[Dataset items]
====================
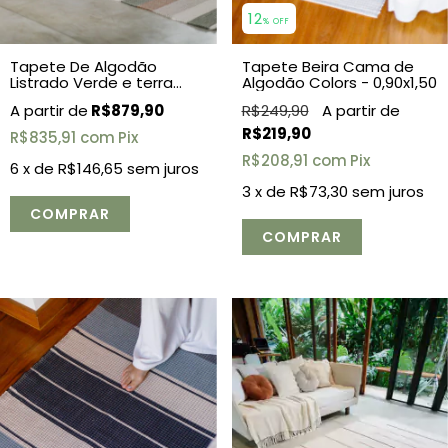
12
% OFF
Tapete De Algodão
Tapete Beira Cama de
Listrado Verde e terra
Algodão Colors - 0,90x1,50
2,00x3,00
R$879,90
R$249,90
R$219,90
R$835,91
com
Pix
R$208,91
com
Pix
6
x de
R$146,65
sem juros
3
x de
R$73,30
sem juros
====================
**TRY IT**
Repeat the data in full, exactly as it stands, but drop every picture.

**RESPONSE AREA**
12
% OFF
Tapete De Algodão
Tapete Beira Cama de
Listrado Verde e terra
Algodão Colors - 0,90x1,50
2,00x3,00
R$879,90
R$249,90
R$219,90
R$835,91
com
Pix
R$208,91
com
Pix
6
x de
R$146,65
sem juros
3
x de
R$73,30
sem juros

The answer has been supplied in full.